A past worth preserving


Tribute paid to magnificent obsession


Published: Jul 12 2017, 01:01:am



Thursday, March 5, 1987.

JOHN AND THE MISSUS. Music by Michael Conway Baker. Written and directed by Gordon Pinsent, based on his 1974 novel. Running time: 98 minutes. Mature entertainment with the B.C. Classifier's warning: occasional swearing.
HE RANTS AND HE ROARS. A true Newfoundlander, John Munn (Gordon Pinsent) has the attention of his friends and co-workers, the men gathered in the Cup Cove Community Hall to hear the provincial government’s plans for their town.
    Some time ago, he had a premonition. On the day that Denny Boland (Tim Webber) announced a new round of layoffs at the mine, John felt the presence of his late father (Doug Seymour).
     Together with the shades of Cup Cove’s founders, he stood atop a bluff overlooking the sea.
    Now, government representative Tom Noble (Neil Munro) has confirmed that the copper mine, recently closed by an accident, will never reopen. Their town has been written off and St. John’s wants to resettle the population further along the coast.
    Munn, the respected mine foreman, has the floor and he speaks the heart, if not the mind, of the meeting. With a Shakespearean intensity, he voices his love for the place that his family has called home for more than six generations.
    Behind him, to the right, his neighbours stand in silent agreement.  As he punctuates a point with a gesture to the left, the camera’s eye follows his hand and there, arranged in a second, silent tableau, are the funereally-attired apparitions from his vision on the bluff.
    Artists remember and they recreate. Among film artists, the urge to reach into personal pasts and expose the roots whence they came is powerful indeed.
    The past, when viewed through the eyes of youth, is a golden time, one of laughter, emotional intensity and future promise. Two years ago [1985], Penticton’s Sandy Wilson looked back and recalled the story of My American Cousin.  In 1984, Glace Bay’s Daniel Petrie remembered the tale of The Bay Boy.
    Viewed from the middle years, the past can be more oppressive and dramatic.
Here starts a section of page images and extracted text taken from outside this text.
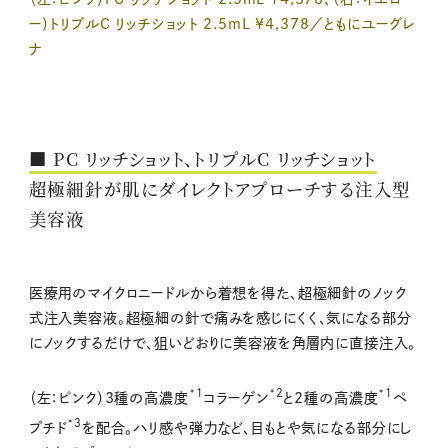
ー）トリプルC リッチショット 2.5mL ¥4,378／ともにユーグレ
ナ
■ PC リッチショット、トリプルC リッチショット
超極細針が肌にダイレクトアプローチする注入型
美容液
医療用のマイクロニードルから着想を得た、超極細針のノック
式注入美容液。超極細の針で痛みを感じにくく、気になる部分
にノックするだけで、狙いどおりに美容液を角層内に直接注入。
*1
*2
*1
（左：ピンク）3種の高濃度
コラーゲン
と2種の高濃度
ペ
*3
プチド
を配合。ハリ感や弾力など、目もとや気になる部分にし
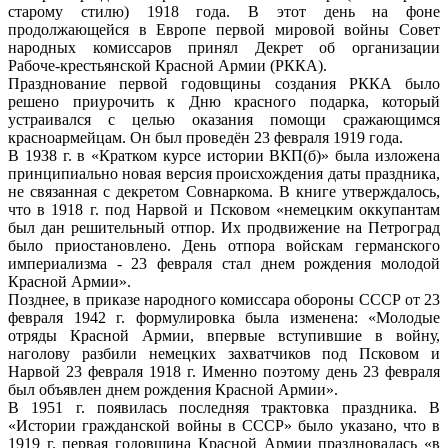
старому стилю) 1918 года. В этот день на фоне
продолжающейся в Европе первой мировой войны Совет
народных комиссаров принял Декрет об организации
Рабоче‑крестьянской Красной Армии (РККА).
Празднование первой годовщины создания РККА было
решено приурочить к Дню красного подарка, который
устраивался с целью оказания помощи сражающимся
красноармейцам. Он был проведён 23 февраля 1919 года.
В 1938 г. в «Кратком курсе истории ВКП(б)» была изложена
принципиально новая версия происхождения даты праздника,
не связанная с декретом Совнаркома. В книге утверждалось,
что в 1918 г. под Нарвой и Псковом «немецким оккупантам
был дан решительный отпор. Их продвижение на Петроград
было приостановлено. День отпора войскам германского
империализма - 23 февраля стал днем рождения молодой
Красной Армии».
Позднее, в приказе народного комиссара обороны СССР от 23
февраля 1942 г. формулировка была изменена: «Молодые
отряды Красной Армии, впервые вступившие в войну,
наголову разбили немецких захватчиков под Псковом и
Нарвой 23 февраля 1918 г. Именно поэтому день 23 февраля
был объявлен днем рождения Красной Армии».
В 1951 г. появилась последняя трактовка праздника. В
«Истории гражданской войны в СССР» было указано, что в
1919 г. первая годовщина Красной Армии праздновалась «в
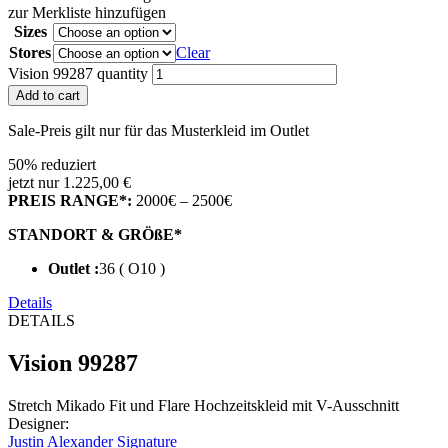
zur Merkliste hinzufügen
Sizes
Stores
Clear
Vision 99287 quantity
Add to cart
Sale-Preis gilt nur für das Musterkleid im Outlet
50% reduziert
jetzt nur 1.225,00 €
PREIS RANGE*:
2000€ – 2500€
STANDORT & GRÖßE*
Outlet :
36 ( O10 )
Details
DETAILS
Vision 99287
Stretch Mikado Fit und Flare Hochzeitskleid mit V-Ausschnitt
Designer
:
Justin Alexander Signature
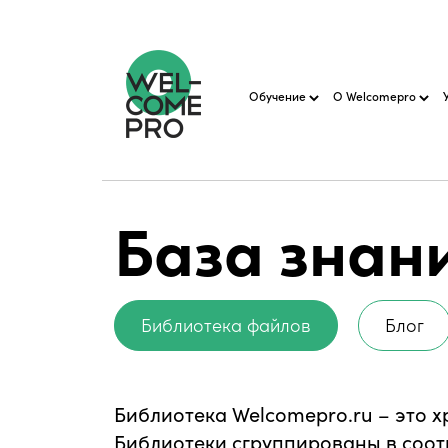
Обучение
О Welcomepro
База знан
Библиотека файлов
Блог
Библиотека Welcomepro.ru – это 
Библиотеки сгруппированы в соот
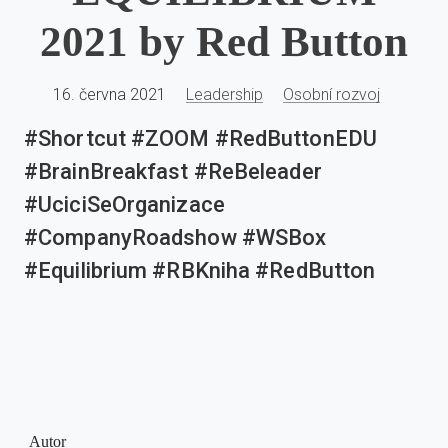
2021 by Red Button
16. června 2021
Leadership
Osobní rozvoj
#Shortcut #ZOOM #RedButtonEDU
#BrainBreakfast #ReBeleader
#UciciSeOrganizace
#CompanyRoadshow #WSBox
#Equilibrium #RBKniha #RedButton
Autor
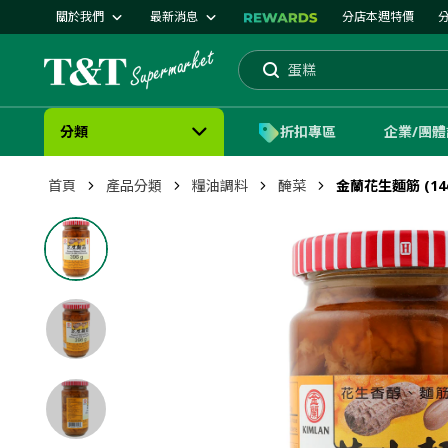
關於我們
最新消息
分店本週特價
芒果
蛋糕
搜索
分類
折扣專區
企業/團
首頁
產品分類
糧油調料
醃菜
金蘭花生麵筋 (14o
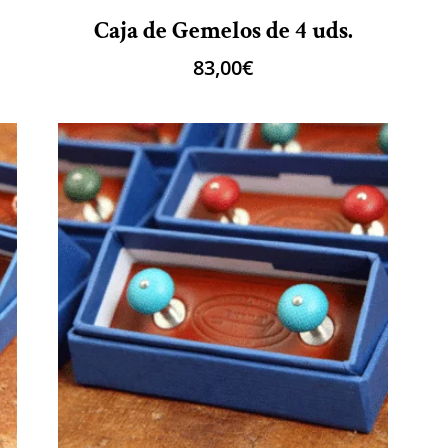
Caja de Gemelos de 4 uds.
83,00
€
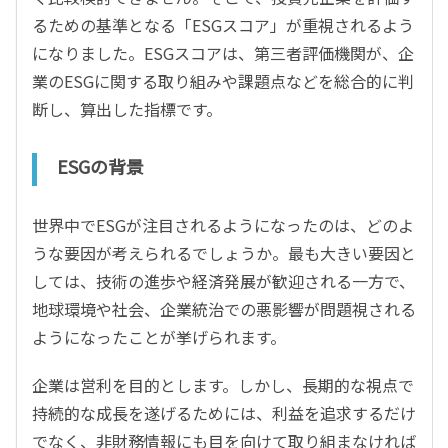
るための基準となる「ESGスコア」が重視されるよう
になりました。ESGスコアは、第三者評価機関が、企
業のESGに関する取り組みや課題点などを総合的に判
断し、算出した指標です。
ESGの背景
世界中でESGが注目されるようになったのは、どのよ
うな要因が考えられるでしょうか。最も大きい要因と
しては、技術の進歩や経済発展が歓迎される一方で、
地球環境や社会、企業統治での悪影響が問題視される
ようになったことが挙げられます。
企業は営利を目的とします。しかし、長期的な視点で
持続的な成長を遂げるためには、利益を追求するだけ
でなく、非財務情報にも目を向けて取り組まなければ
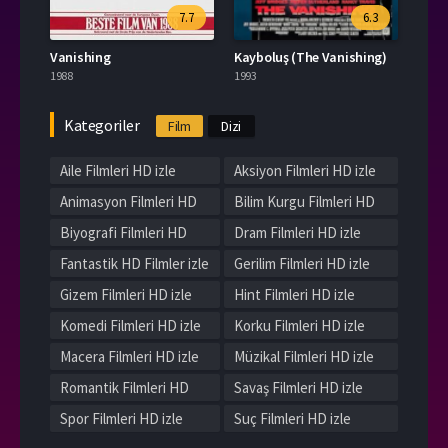
7.7
6.3
Vanishing
Kayboluş (The Vanishing)
1988
1993
Kategoriler
Film
Dizi
Aile Filmleri HD izle
Aksiyon Filmleri HD izle
Animasyon Filmleri HD
Bilim Kurgu Filmleri HD
izle
izle
Biyografi Filmleri HD
Dram Filmleri HD izle
izle
Fantastik HD Filmler izle
Gerilim Filmleri HD izle
Gizem Filmleri HD izle
Hint Filmleri HD izle
Komedi Filmleri HD izle
Korku Filmleri HD izle
Macera Filmleri HD izle
Müzikal Filmleri HD izle
Romantik Filmleri HD
Savaş Filmleri HD izle
izle
Spor Filmleri HD izle
Suç Filmleri HD izle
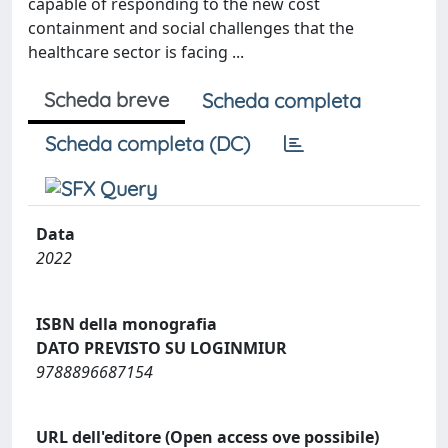
capable of responding to the new cost
containment and social challenges that the
healthcare sector is facing ...
Scheda breve
Scheda completa
Scheda completa (DC)
Data
2022
ISBN della monografia
DATO PREVISTO SU LOGINMIUR
9788896687154
URL dell'editore (Open access ove possibile)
In bringing his 1974 novel John and the Missus to the screen, Grand Falls-born Gordon Pinsent pays tribute to a magnificent obsessive, a man deeply rooted in his land and the traditions it represents.
    No apple-cheeked lad, John Munn sees little promise in the future being imposed upon him. “You’re telling me where to die,” he says to the implacable government agent.
    His eloquence is for naught. It is September 1962, and change will come with or without his approval, a change that he can neither accept, nor effectively resist.
    But for Pinsent’s eloquence, Munn might be just another colourful crazy. In both concept and performance, the writer-director-actor preserves the haunted man’s integrity and his dignity.
    A cinematic chamber piece, Pinsent’s John and the Missus is in the personal filmmaking tradition of such Canadian classics as Bill Fruet’s 1972 feature Wedding in White and Claude Jutra’s Mon Oncle Antoine (1971). It is currently nominated for six Genie Awards, including Best Picture.


The above is a restored version of a Province review by Michael Walsh originally published in 1987. For additional information on this archived material, please visit my FAQ.

Afterword: Gordon Pinsent is part of an early generation of actors who, having made their mark in Canadian theatre and television, tried their luck in Hollywood. As mentioned in the introduction above, his U.S. feature film roles include that of the President, a Kennedyesque commander-in-chief who gives over control of his nation’s defence to a supercomputer in the the 1970 sci-fi classic Colossus: The Forbin Project.
    While adding to his list of American movie and TV credits, the true Newfoundlander returned home to make The Rowdyman (1972). Pinsent wrote the screenplay and played the title role (earning his first Canadian Film Award for best actor) in a low-budget tale of a mill worker living life to the full. Filmed in Corner Brook, the movie became a a book in 1973, and Pinsent was well on his way to becoming a Canadian cultural icon.
     John and the Missus missed the 1987 Best Picture award — that trophy went to Denys Arcand’s The Decline of the American Empire — but it was a Genie winner for Pinsent’s performance (best actor) and for B.C.-based composer Michael Conway Baker’s music score. Segue to July 1, 2017. As part of its sesquicentennial programming, the CBC scheduled a primetime broadcast of documentary director Brigitte Berman’s 2016 feature The River of My Dreams: A Portrait of Gordon Pinsent. Today (July 12, 2017) is his 87th birthday.